BEGIN
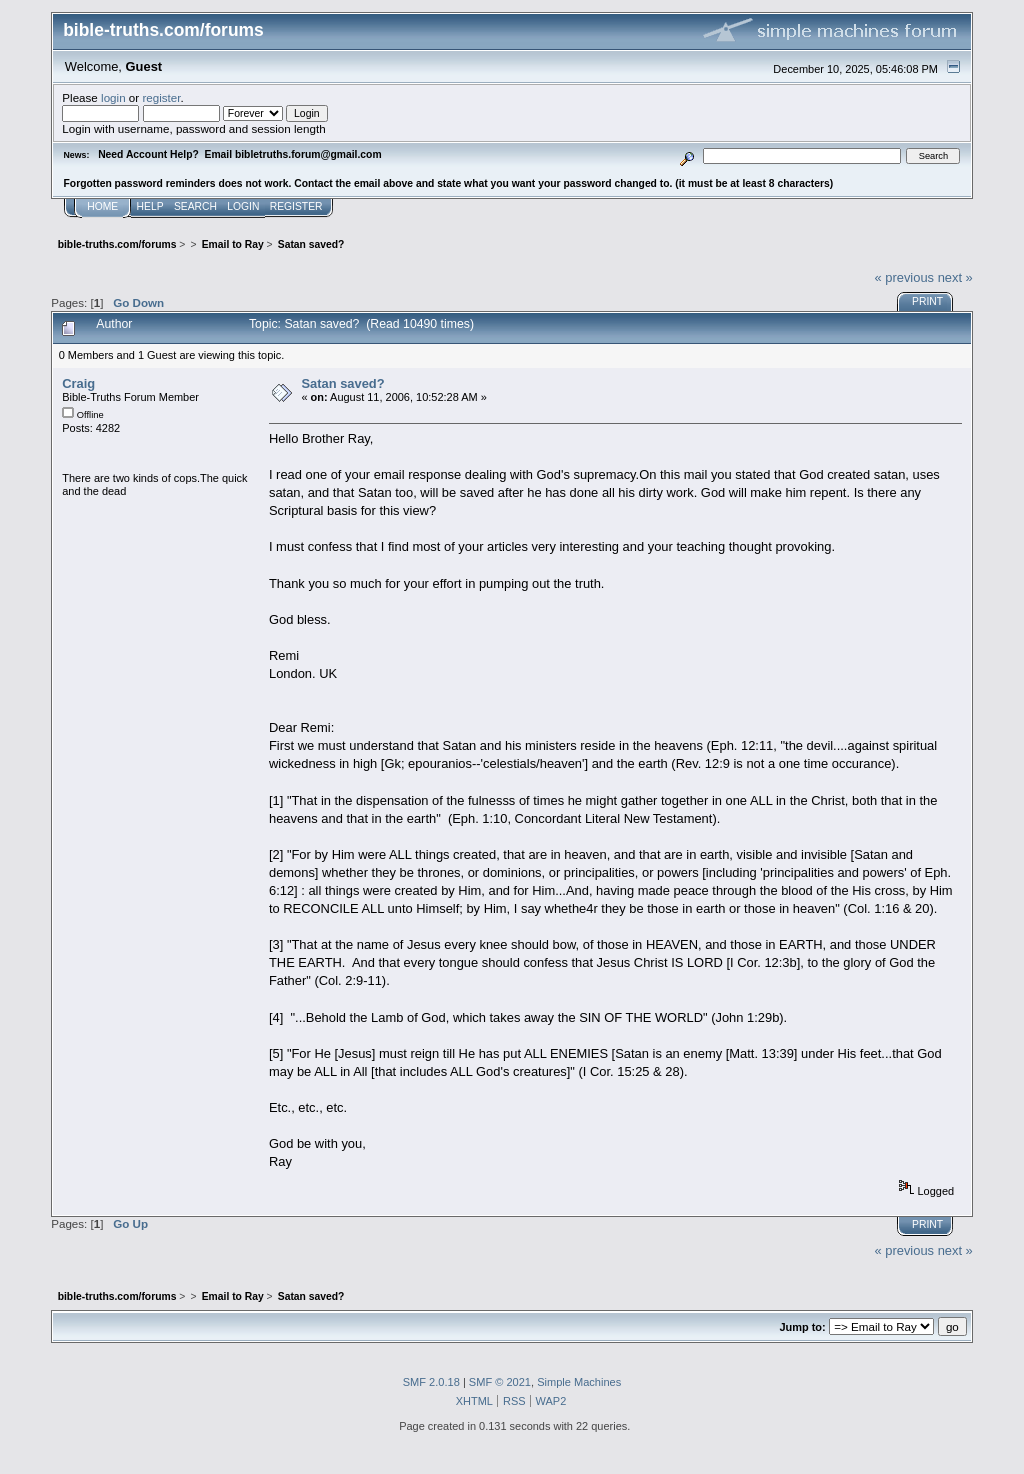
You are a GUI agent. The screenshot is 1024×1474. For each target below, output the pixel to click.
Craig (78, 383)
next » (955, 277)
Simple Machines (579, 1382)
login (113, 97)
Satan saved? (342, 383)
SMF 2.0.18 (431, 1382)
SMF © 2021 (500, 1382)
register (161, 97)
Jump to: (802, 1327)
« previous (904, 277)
END
* _Work task_: Make a verbatim copy of all the entries and strip out the pictures.

* _Your solution_:
You are a GUI agent. The screenshot is 1024×1474. For each target below, output the pixel to click.
Craig (78, 383)
next » (955, 277)
Simple Machines (579, 1382)
login (113, 97)
Satan saved? (342, 383)
SMF 2.0.18 (431, 1382)
SMF © 2021 (500, 1382)
register (161, 97)
Jump to: (802, 1327)
« previous (904, 277)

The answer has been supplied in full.